WTF is an appropriate response, but that old nemesis money comes into play. You have vendors that provide highly specialized components (sometime custom designed for just one site) and they want many millions of dollars to "upgrade" their component for you and to certify their old software on new operating systems. It becomes, unfortunately, a money decision made on a risk vs cost to mitigate scale. Sometimes totally isolating the network and associated devices is the most cost effective approach for a short-term solution. Longer term you plan on replacing that component or system. However, in the case of power plants, consider the impact of spending millions and millions of dollars to upgrade systems on consumers' power bills. They will yell and scream and the utility rate regulators are stingy with granting rate increases.

NogBadTheBad

@johnpoz said in pfSense as an ICS / SCADA environment internal segmentation firewall:

If this was the case in any of the scenarios you mentioned, National Elec grid, Nuc planet - I would seriously be like WTF People!!!

https://www.theregister.co.uk/2018/11/09/royal_navy_old_os_at_sea/

johnpoz

Yeah that really is a WTF... but if that is true
"It’s all standalone, not connected to the outside world,”

That is something

JKnott

@johnpoz said in pfSense as an ICS / SCADA environment internal segmentation firewall:

I would seriously be like WTF People!!!

Unfortunately, there is a lot of gear around where the manufacturer can't or won't update it. In some cases the hardware doesn't have the needed resources to support newer software. I have used some EXFO test equipment that ran XP and even with it, it was painfully slow. In that case, the only recourse is to buy newer equipment.

JKnott

@NogBadTheBad said in pfSense as an ICS / SCADA environment internal segmentation firewall:

https://www.theregister.co.uk/2018/11/09/royal_navy_old_os_at_sea/

Ah yes, Windows Moron Edition.

bmeeks

I had to deal with even a Windows NT 4.0 system, but at least it was a completely standalone single machine located in a high security area.

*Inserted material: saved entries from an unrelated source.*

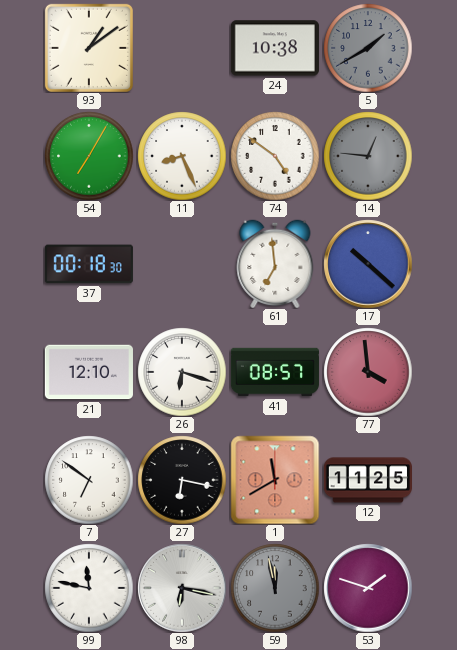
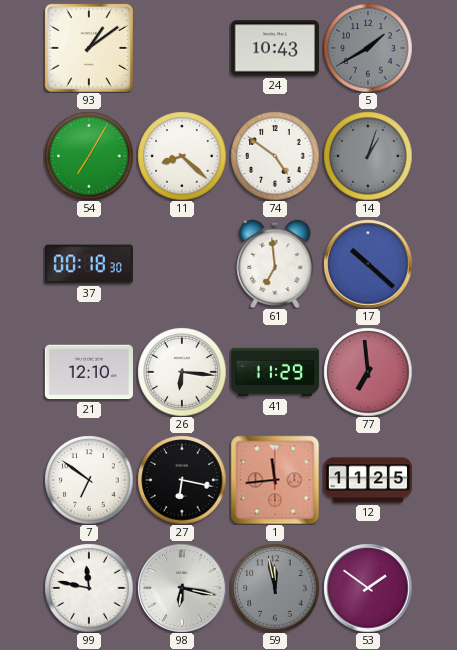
24: 10:38 -> 10:43
11: 8:26 -> 8:22
14: 12:46 -> 1:03
26: 6:18 -> 6:16
41: 08:57 -> 11:29
77: 3:59 -> 6:59
1: 11:40 -> 11:44
53: 1:48 -> 1:51
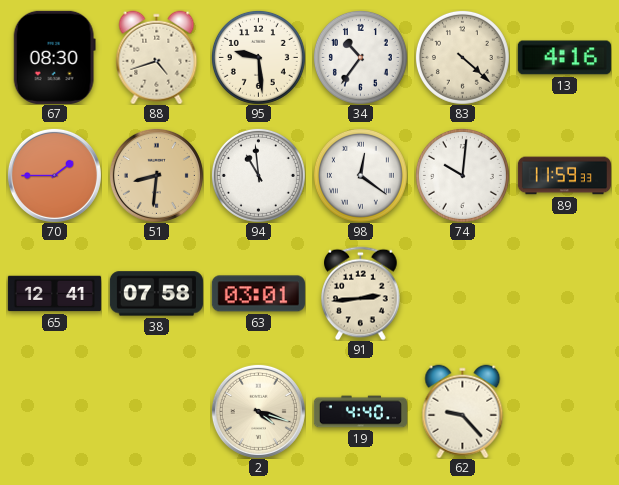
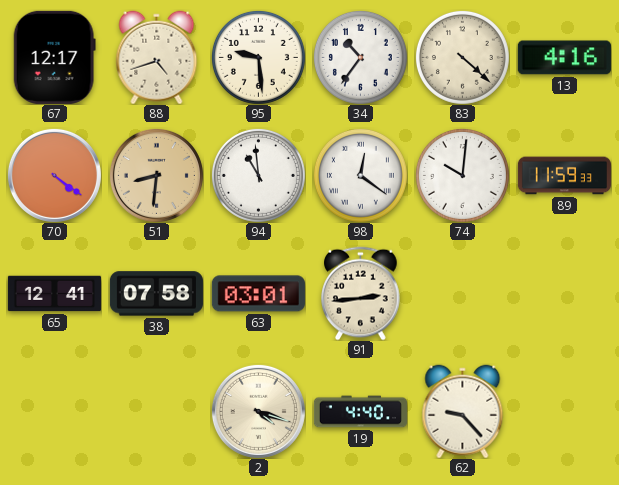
67: 08:30 -> 12:17
70: 1:45 -> 4:21
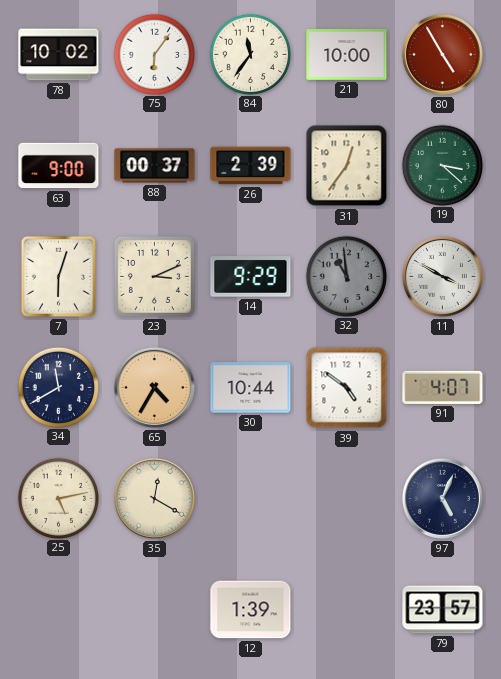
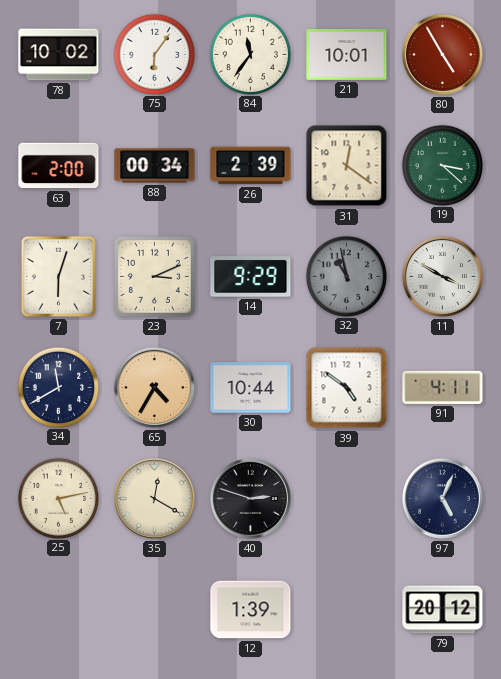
21: 10:00 -> 10:01
63: 9:00 -> 2:00
88: 00:37 -> 00:34
31: 12:36 -> 12:21
32: 10:59 -> 10:58
91: 4:07 -> 4:11
40: none -> 2:48
79: 23:57 -> 20:12
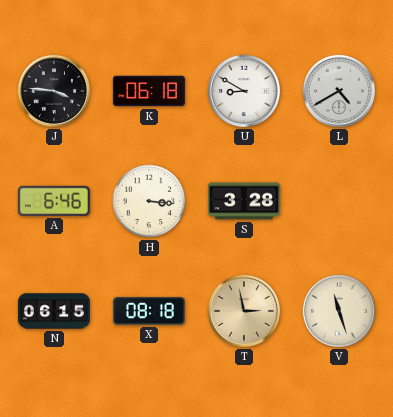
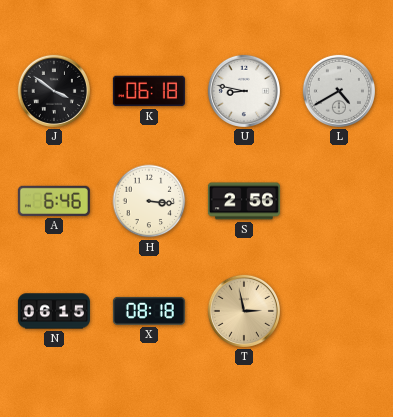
J: 3:46 -> 3:51
U: 8:50 -> 8:47
S: 3:28 -> 2:56
V: 11:27 -> none
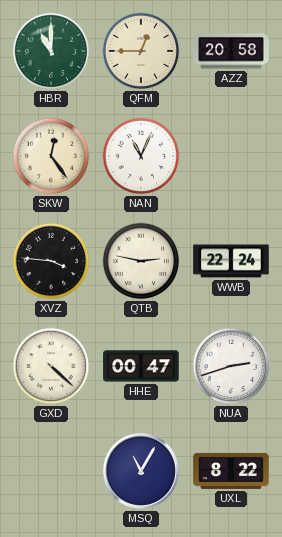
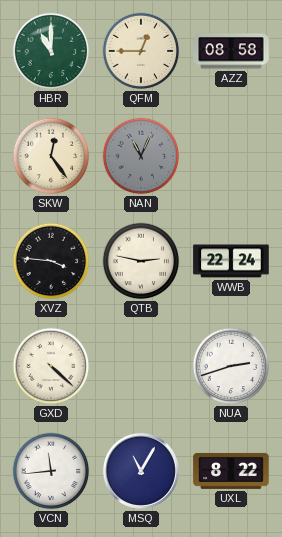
AZZ: 20:58 -> 08:58
NAN dial: white -> grey
HHE: 00:47 -> none
VCN: none -> 11:44
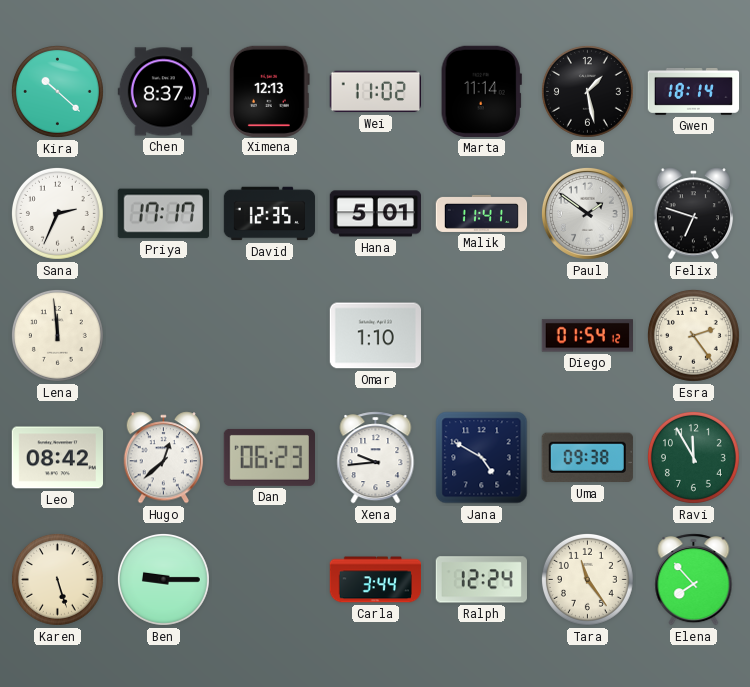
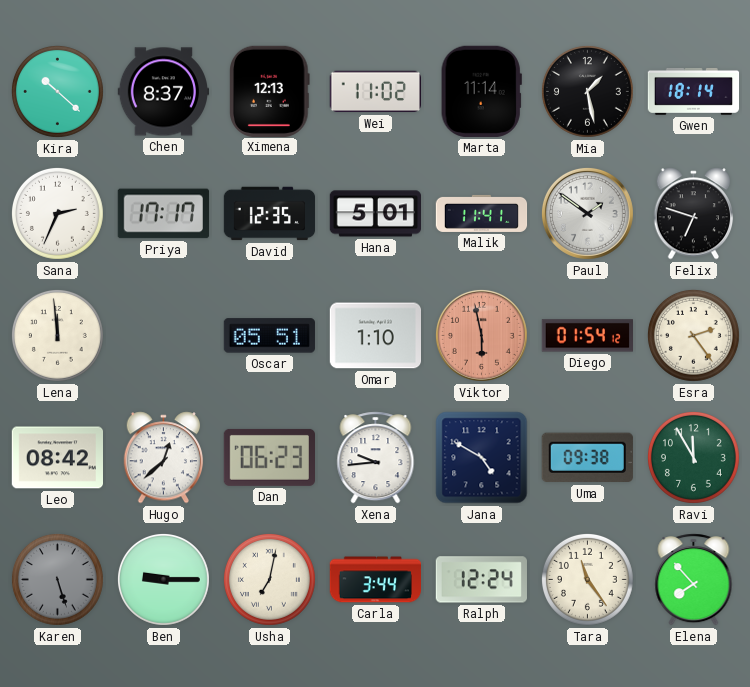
Oscar: none -> 05:51
Viktor: none -> 5:58
Karen dial: cream -> grey
Usha: none -> 7:02
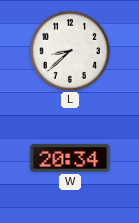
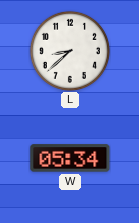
W: 20:34 -> 05:34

You can make these machines secure by locating them behind high security physical barriers, locking down USB access with key-lock physical blocking devices inserted into the ports, and by putting them on data-diode isolated networks so two-way communcations with the "outside" is impossible. You would only use the data-diode option if it was necessary for the older machine to send its data to some other network. If everything was local, then most times no network is even connected and the RJ45 port is also physically blocked closed with a key-lock plug.